The broader ambition extends beyond shopping. Peters argues that enterprises deploying internal AI agents face many of the same trust and accountability problems. Generative AI systems are probabilistic rather than deterministic; identical prompts may produce different outcomes. That makes autonomous systems inherently harder to govern than traditional software automation.

“The thing about agents and generative AI is that they’re not necessarily deterministic,” Peters said. “Just because you did something at the input one way one time does not mean you’re always going to get the same answer.”

That uncertainty complicates questions of liability. If an AI shopping agent purchases the wrong product, who bears responsibility: the merchant, the model provider, the payment network or the user?

“I don’t know that the industry or the marketplace has fully vetted that out yet,” Peters said.

Trust is so important.

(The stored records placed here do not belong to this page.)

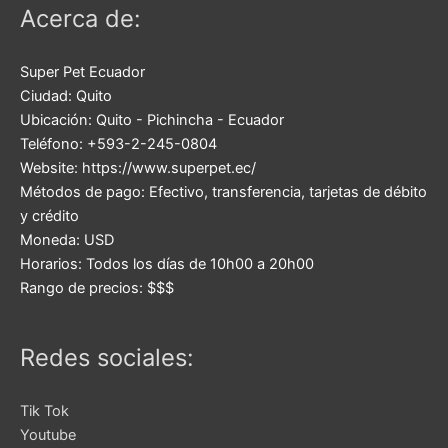
Acerca de:
Super Pet Ecuador
Ciudad:
Quito
Ubicación:
Quito
-
Pichincha
-
Ecuador
Teléfono:
+593-2-245-0804
Website:
https://www.superpet.ec/
Métodos de pago:
Efectivo, transferencia, tarjetas de débito
y crédito
Moneda:
USD
Horarios:
Todos los días de 10h00 a 20h00
Rango de precios:
$$$
Redes sociales:
Tik Tok
Youtube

It’s not just a nice to have, it’s a regulated necessity.

For now, companies appear eager to preserve the familiar architecture of e-commerce rather than reinvent it. Peters repeatedly stressed that the quickest route to consumer adoption may be making AI commerce resemble conventional online shopping as closely as possible, including the same liability structures, payment protections and fraud safeguards.

“No one wants to go relitigate all this right now,” she said. “So at least in the near term, … as we all figure this out, the more that this can follow the rules and give people comfort in the way we know how things work today, the more likely it is to get adopted, because that’s what we trust together.”

The race to define standards for agentic commerce may also reshape competition in enterprise technology. Peters believes companies will increasingly compete not merely on AI models, but on the sophistication and trustworthiness of their “agent ecosystems” – collections of autonomous systems capable of coordinating work, transactions and decisions.

“I think this will be a way that companies will distinguish themselves,” she said. “It will be how they differentiate.”